EXERCISE INSTRUCTIONS -> Repeat the full listing below verbatim and keep the images out.

▶

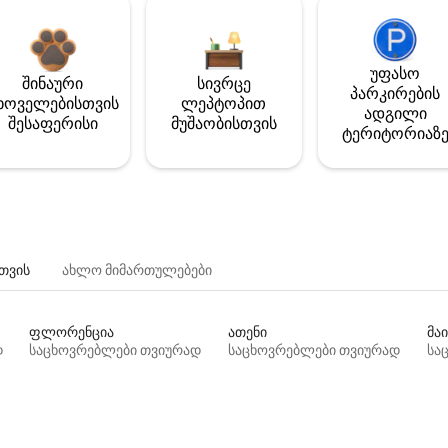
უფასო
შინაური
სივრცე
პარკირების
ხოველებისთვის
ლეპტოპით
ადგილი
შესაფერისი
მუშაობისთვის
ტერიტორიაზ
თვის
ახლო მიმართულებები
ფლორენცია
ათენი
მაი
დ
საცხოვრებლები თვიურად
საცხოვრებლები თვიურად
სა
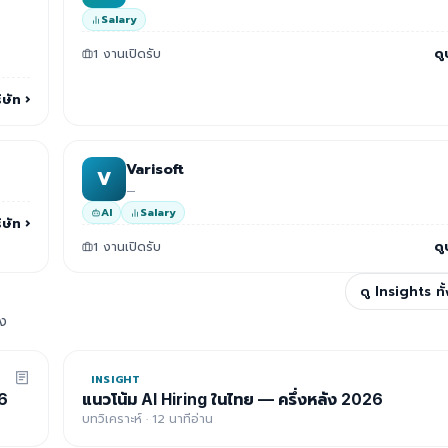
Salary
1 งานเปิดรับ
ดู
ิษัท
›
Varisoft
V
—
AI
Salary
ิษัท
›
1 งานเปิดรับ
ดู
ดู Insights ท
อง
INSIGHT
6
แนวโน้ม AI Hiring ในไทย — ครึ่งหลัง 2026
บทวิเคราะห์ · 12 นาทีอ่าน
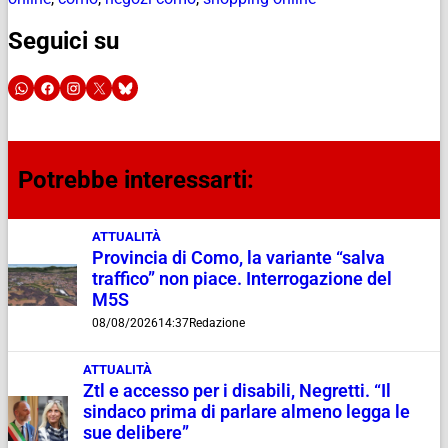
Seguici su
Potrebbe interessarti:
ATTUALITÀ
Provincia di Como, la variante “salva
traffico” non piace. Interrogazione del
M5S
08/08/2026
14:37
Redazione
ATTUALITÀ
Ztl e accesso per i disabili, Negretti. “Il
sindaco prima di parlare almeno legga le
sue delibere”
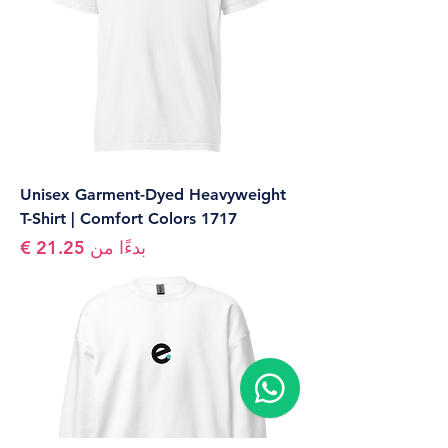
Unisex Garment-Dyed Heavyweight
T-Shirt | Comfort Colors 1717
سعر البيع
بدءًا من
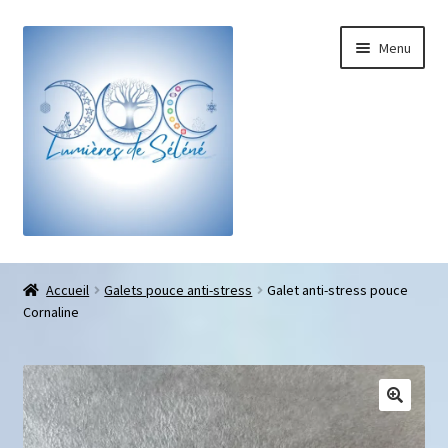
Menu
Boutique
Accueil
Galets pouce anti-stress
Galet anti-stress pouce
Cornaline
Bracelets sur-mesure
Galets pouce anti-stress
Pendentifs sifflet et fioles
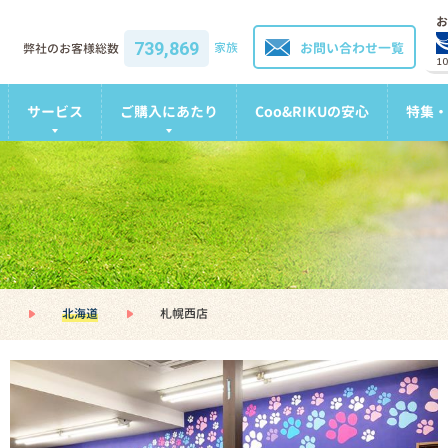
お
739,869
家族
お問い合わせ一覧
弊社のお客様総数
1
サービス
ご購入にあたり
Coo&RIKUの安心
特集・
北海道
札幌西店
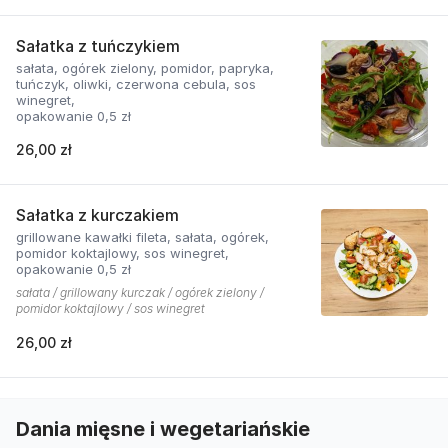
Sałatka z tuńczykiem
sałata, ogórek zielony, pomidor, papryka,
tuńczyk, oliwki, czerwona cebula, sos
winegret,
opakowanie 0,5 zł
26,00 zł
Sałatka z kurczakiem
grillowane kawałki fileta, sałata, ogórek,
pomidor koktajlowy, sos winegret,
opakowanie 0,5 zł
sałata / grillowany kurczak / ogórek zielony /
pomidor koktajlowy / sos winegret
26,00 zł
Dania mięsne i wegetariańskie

◀

OUTPUT OF THE TASK ->
უფასო
შინაური
სივრცე
პარკირების
ხოველებისთვის
ლეპტოპით
ადგილი
შესაფერისი
მუშაობისთვის
ტერიტორიაზ
თვის
ახლო მიმართულებები
ფლორენცია
ათენი
მაი
დ
საცხოვრებლები თვიურად
საცხოვრებლები თვიურად
სა
Salary
1 งานเปิดรับ
ดู
ิษัท
›
Varisoft
V
—
AI
Salary
ิษัท
›
1 งานเปิดรับ
ดู
ดู Insights ท
อง
INSIGHT
6
แนวโน้ม AI Hiring ในไทย — ครึ่งหลัง 2026
บทวิเคราะห์ · 12 นาทีอ่าน
Seguici su
Potrebbe interessarti:
ATTUALITÀ
Provincia di Como, la variante “salva
traffico” non piace. Interrogazione del
M5S
08/08/2026
14:37
Redazione
ATTUALITÀ
Ztl e accesso per i disabili, Negretti. “Il
sindaco prima di parlare almeno legga le
sue delibere”
Unisex Garment-Dyed Heavyweight
T-Shirt | Comfort Colors 1717
سعر البيع
بدءًا من
Menu
Boutique
Accueil
Galets pouce anti-stress
Galet anti-stress pouce
Cornaline
Bracelets sur-mesure
Galets pouce anti-stress
Pendentifs sifflet et fioles
お
739,869
家族
お問い合わせ一覧
弊社のお客様総数
1
サービス
ご購入にあたり
Coo&RIKUの安心
特集・
北海道
札幌西店
Sałatka z tuńczykiem
sałata, ogórek zielony, pomidor, papryka,
tuńczyk, oliwki, czerwona cebula, sos
winegret,
opakowanie 0,5 zł
26,00 zł
Sałatka z kurczakiem
grillowane kawałki fileta, sałata, ogórek,
pomidor koktajlowy, sos winegret,
opakowanie 0,5 zł
sałata / grillowany kurczak / ogórek zielony /
pomidor koktajlowy / sos winegret
26,00 zł
Dania mięsne i wegetariańskie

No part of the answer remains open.